:: INPUT MATERIAL ::

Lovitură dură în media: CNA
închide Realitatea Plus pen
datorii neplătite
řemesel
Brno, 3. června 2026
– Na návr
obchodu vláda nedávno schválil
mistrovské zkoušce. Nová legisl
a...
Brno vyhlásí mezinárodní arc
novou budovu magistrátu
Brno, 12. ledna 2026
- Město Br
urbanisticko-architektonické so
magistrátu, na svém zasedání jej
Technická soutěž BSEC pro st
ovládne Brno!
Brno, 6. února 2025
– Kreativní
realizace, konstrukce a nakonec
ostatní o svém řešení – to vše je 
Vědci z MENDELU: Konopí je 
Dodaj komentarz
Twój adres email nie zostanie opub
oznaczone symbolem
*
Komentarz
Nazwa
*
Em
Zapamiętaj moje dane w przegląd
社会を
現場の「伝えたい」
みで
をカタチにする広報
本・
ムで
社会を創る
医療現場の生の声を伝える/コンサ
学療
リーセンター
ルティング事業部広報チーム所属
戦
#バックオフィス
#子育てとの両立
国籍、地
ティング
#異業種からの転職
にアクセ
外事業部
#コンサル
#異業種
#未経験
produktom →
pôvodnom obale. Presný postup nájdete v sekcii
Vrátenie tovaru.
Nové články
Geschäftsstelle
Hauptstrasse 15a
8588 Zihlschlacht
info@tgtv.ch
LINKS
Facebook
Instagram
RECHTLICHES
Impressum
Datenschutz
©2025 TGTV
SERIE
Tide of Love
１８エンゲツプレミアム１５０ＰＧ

:::
:: INPUT MATERIAL ::

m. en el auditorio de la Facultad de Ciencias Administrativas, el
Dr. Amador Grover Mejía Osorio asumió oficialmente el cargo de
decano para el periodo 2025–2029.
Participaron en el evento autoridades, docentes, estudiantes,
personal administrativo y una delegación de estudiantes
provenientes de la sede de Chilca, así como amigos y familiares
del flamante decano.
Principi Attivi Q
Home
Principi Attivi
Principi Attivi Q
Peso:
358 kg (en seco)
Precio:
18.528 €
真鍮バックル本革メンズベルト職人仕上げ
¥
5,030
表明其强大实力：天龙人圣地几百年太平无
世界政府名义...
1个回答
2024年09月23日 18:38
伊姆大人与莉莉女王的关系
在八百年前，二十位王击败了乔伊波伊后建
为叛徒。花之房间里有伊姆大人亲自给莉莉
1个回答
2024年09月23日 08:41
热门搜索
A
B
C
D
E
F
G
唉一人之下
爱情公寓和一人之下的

:::

WORK INSTRUCTION
Transcribe each line of the data above, unaltered, from the one where "datorii neplătite" appears to the one where "urbanisticko-architektonické so" appears, inclusive of both.

ANSWER SPACE
datorii neplătite
řemesel
Brno, 3. června 2026
– Na návr
obchodu vláda nedávno schválil
mistrovské zkoušce. Nová legisl
a...
Brno vyhlásí mezinárodní arc
novou budovu magistrátu
Brno, 12. ledna 2026
- Město Br
urbanisticko-architektonické so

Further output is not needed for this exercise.